Filter bubbles, echo chambers and similar terms have recently dominated discussions about the private use of the internet and its communication platforms. In the digital world, it is easy to get caught in a “bubble” in which like-minded people largely reinforce one’s own opinion.
As a member of the artists’ collective “Tannhäuser Kreis”, Höschl has intensively studied the affirmative power of images and has come to the conclusion that, on the one hand, there is a newly articulated innocence in Germany that distances itself from the past. On the other hand, xenophobia and intolerance are growing, accelerated by social media platforms, which gives impetus to such forces. Höschl observed this in his home region of Lower Bavaria/Upper Palatinate. Here, anti-vaccination activists and other reactionary to right-wing forces have increasingly come together to cause a stir through actions such as the “Black Truth” in Regensburg.

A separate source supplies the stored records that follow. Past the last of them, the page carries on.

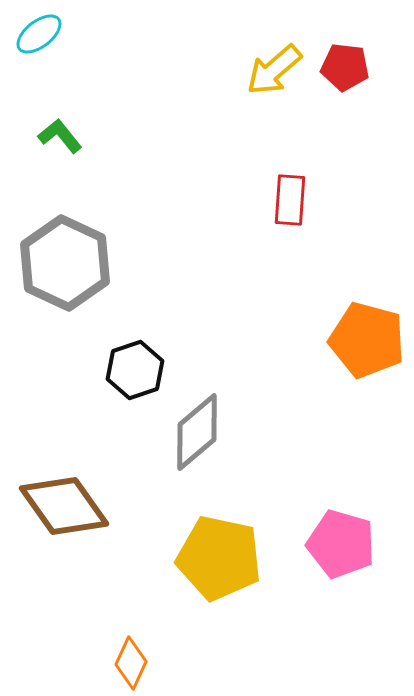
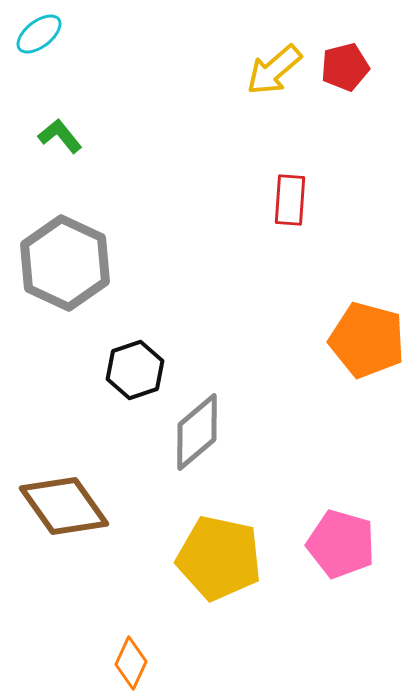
red pentagon: rotated 21 degrees counterclockwise
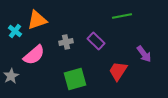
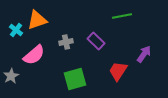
cyan cross: moved 1 px right, 1 px up
purple arrow: rotated 108 degrees counterclockwise
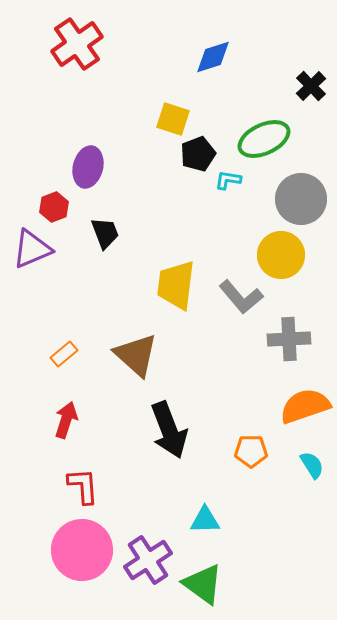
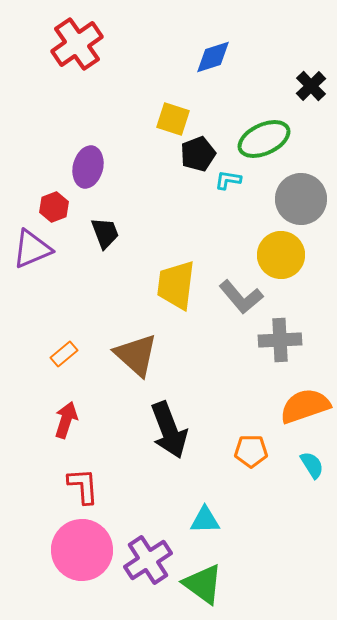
gray cross: moved 9 px left, 1 px down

Participants and organisers of Anti-Corona or right-winged demonstrations can download martial music and sound files with right-wing appeals for free on scene forums in advance. The aim is to create as many offshoots of the action as possible in other cities, which follow similar acoustic and visual patterns.
Höschl was interested in what these patterns looked like, what music the New Right used and how they disseminated it. He began to build up a collection by collecting material over a period of months and developing it from a visual science point of view.
The result is a film project based mainly on found footage, which is collaged and supplemented by historical documents and new, digitally created scenes. Höschl developed a sound file from the music offered on scene forums, which unites the slogans of conspiracy theorists and right-wingers into a sound carpet in the exhibition space and thus makes the dangerous content tangible, but at the same time robs it of its narrative.